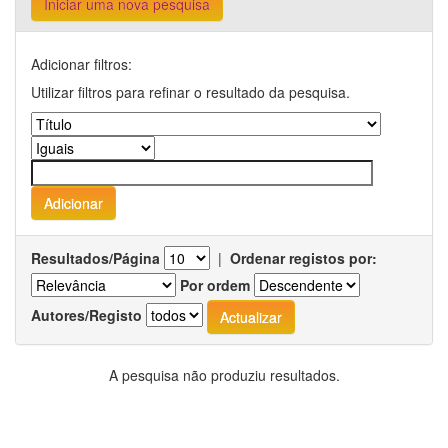
Iniciar uma nova pesquisa
Adicionar filtros:
Utilizar filtros para refinar o resultado da pesquisa.
Resultados/Página
|
Ordenar registos por:
Por ordem
Autores/Registo
A pesquisa não produziu resultados.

──────

Of all the lines in the data above, show only those that hold the word "filtros".

Adicionar filtros:
Utilizar filtros para refinar o resultado da pesquisa.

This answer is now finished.